Records for the task →
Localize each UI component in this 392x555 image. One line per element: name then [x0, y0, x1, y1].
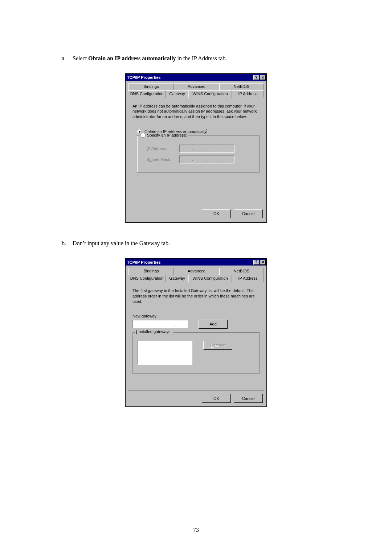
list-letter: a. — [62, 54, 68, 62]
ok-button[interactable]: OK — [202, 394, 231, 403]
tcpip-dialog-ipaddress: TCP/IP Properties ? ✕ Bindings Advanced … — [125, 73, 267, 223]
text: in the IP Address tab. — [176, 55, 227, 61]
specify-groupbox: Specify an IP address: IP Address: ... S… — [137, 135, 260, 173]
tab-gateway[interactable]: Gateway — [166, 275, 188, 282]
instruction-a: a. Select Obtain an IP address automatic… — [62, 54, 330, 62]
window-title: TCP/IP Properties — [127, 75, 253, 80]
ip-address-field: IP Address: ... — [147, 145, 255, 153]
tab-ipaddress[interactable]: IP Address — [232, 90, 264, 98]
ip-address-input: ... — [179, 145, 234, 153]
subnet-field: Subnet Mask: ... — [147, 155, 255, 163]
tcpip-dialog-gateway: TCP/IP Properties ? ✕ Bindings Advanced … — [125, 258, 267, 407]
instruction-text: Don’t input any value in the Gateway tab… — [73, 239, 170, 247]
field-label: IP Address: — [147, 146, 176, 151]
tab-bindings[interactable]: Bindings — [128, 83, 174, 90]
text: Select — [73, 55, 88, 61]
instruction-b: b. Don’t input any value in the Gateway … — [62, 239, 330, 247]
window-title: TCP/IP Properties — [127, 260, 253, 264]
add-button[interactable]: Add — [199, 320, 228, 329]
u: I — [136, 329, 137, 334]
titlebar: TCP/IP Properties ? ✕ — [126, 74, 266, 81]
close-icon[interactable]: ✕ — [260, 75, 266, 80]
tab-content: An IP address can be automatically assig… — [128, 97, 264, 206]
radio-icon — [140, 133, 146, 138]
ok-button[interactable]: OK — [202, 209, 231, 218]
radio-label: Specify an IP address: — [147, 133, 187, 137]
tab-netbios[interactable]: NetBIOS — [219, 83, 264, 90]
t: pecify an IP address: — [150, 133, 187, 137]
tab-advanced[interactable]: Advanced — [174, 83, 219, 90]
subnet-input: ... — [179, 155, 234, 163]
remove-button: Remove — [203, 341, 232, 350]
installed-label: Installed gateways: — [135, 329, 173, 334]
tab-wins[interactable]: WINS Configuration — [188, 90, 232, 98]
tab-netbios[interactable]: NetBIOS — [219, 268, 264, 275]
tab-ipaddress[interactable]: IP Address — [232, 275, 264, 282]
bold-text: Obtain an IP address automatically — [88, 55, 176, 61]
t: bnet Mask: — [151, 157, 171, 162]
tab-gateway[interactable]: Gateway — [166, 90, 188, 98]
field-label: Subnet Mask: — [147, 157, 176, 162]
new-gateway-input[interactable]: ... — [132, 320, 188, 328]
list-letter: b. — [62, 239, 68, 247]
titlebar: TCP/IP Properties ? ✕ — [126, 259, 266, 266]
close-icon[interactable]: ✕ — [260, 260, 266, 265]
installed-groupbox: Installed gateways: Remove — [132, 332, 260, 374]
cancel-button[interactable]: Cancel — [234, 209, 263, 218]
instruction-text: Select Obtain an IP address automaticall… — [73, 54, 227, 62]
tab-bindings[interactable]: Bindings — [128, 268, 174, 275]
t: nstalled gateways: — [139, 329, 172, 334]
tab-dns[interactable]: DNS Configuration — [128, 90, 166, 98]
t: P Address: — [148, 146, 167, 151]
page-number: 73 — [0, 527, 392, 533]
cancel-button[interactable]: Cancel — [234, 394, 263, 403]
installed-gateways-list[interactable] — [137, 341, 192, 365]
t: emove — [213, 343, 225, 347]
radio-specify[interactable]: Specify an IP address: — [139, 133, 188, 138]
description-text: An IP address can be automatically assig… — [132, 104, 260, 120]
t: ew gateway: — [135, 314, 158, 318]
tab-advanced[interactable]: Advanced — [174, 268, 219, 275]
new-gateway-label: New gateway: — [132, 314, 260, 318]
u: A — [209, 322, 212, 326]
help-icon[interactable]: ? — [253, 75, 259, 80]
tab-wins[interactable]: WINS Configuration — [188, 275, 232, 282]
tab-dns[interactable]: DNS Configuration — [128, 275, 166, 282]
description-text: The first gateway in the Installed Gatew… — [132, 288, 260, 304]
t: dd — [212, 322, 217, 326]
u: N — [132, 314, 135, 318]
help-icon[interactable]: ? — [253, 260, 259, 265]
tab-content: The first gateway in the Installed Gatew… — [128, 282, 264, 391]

Goal of the exercise → With the pictures omitted, give every line above again exactly.

Exercise output →
Localize each UI component in this 392x555 image. One line per element: name then [x0, y0, x1, y1].
list-letter: a. — [62, 54, 68, 62]
ok-button[interactable]: OK — [202, 394, 231, 403]
tcpip-dialog-ipaddress: TCP/IP Properties ? ✕ Bindings Advanced … — [125, 73, 267, 223]
text: in the IP Address tab. — [176, 55, 227, 61]
specify-groupbox: Specify an IP address: IP Address: ... S… — [137, 135, 260, 173]
tab-gateway[interactable]: Gateway — [166, 275, 188, 282]
instruction-a: a. Select Obtain an IP address automatic… — [62, 54, 330, 62]
window-title: TCP/IP Properties — [127, 75, 253, 80]
ip-address-field: IP Address: ... — [147, 145, 255, 153]
tab-ipaddress[interactable]: IP Address — [232, 90, 264, 98]
ip-address-input: ... — [179, 145, 234, 153]
subnet-field: Subnet Mask: ... — [147, 155, 255, 163]
tcpip-dialog-gateway: TCP/IP Properties ? ✕ Bindings Advanced … — [125, 258, 267, 407]
instruction-text: Don’t input any value in the Gateway tab… — [73, 239, 170, 247]
field-label: IP Address: — [147, 146, 176, 151]
tab-bindings[interactable]: Bindings — [128, 83, 174, 90]
text: Select — [73, 55, 88, 61]
instruction-b: b. Don’t input any value in the Gateway … — [62, 239, 330, 247]
window-title: TCP/IP Properties — [127, 260, 253, 264]
add-button[interactable]: Add — [199, 320, 228, 329]
u: I — [136, 329, 137, 334]
titlebar: TCP/IP Properties ? ✕ — [126, 74, 266, 81]
close-icon[interactable]: ✕ — [260, 75, 266, 80]
tab-content: An IP address can be automatically assig… — [128, 97, 264, 206]
radio-icon — [140, 133, 146, 138]
ok-button[interactable]: OK — [202, 209, 231, 218]
radio-label: Specify an IP address: — [147, 133, 187, 137]
tab-netbios[interactable]: NetBIOS — [219, 83, 264, 90]
t: pecify an IP address: — [150, 133, 187, 137]
tab-advanced[interactable]: Advanced — [174, 83, 219, 90]
subnet-input: ... — [179, 155, 234, 163]
remove-button: Remove — [203, 341, 232, 350]
installed-label: Installed gateways: — [135, 329, 173, 334]
tab-wins[interactable]: WINS Configuration — [188, 90, 232, 98]
tab-netbios[interactable]: NetBIOS — [219, 268, 264, 275]
tab-ipaddress[interactable]: IP Address — [232, 275, 264, 282]
bold-text: Obtain an IP address automatically — [88, 55, 176, 61]
t: bnet Mask: — [151, 157, 171, 162]
tab-gateway[interactable]: Gateway — [166, 90, 188, 98]
field-label: Subnet Mask: — [147, 157, 176, 162]
new-gateway-input[interactable]: ... — [132, 320, 188, 328]
list-letter: b. — [62, 239, 68, 247]
titlebar: TCP/IP Properties ? ✕ — [126, 259, 266, 266]
close-icon[interactable]: ✕ — [260, 260, 266, 265]
installed-groupbox: Installed gateways: Remove — [132, 332, 260, 374]
cancel-button[interactable]: Cancel — [234, 209, 263, 218]
instruction-text: Select Obtain an IP address automaticall… — [73, 54, 227, 62]
tab-bindings[interactable]: Bindings — [128, 268, 174, 275]
t: nstalled gateways: — [139, 329, 172, 334]
tab-dns[interactable]: DNS Configuration — [128, 90, 166, 98]
t: P Address: — [148, 146, 167, 151]
page-number: 73 — [0, 527, 392, 533]
cancel-button[interactable]: Cancel — [234, 394, 263, 403]
installed-gateways-list[interactable] — [137, 341, 192, 365]
t: emove — [213, 343, 225, 347]
radio-specify[interactable]: Specify an IP address: — [139, 133, 188, 138]
description-text: An IP address can be automatically assig… — [132, 104, 260, 120]
t: ew gateway: — [135, 314, 158, 318]
tab-advanced[interactable]: Advanced — [174, 268, 219, 275]
new-gateway-label: New gateway: — [132, 314, 260, 318]
u: A — [209, 322, 212, 326]
help-icon[interactable]: ? — [253, 75, 259, 80]
tab-wins[interactable]: WINS Configuration — [188, 275, 232, 282]
tab-dns[interactable]: DNS Configuration — [128, 275, 166, 282]
description-text: The first gateway in the Installed Gatew… — [132, 288, 260, 304]
t: dd — [212, 322, 217, 326]
u: N — [132, 314, 135, 318]
help-icon[interactable]: ? — [253, 260, 259, 265]
tab-content: The first gateway in the Installed Gatew… — [128, 282, 264, 391]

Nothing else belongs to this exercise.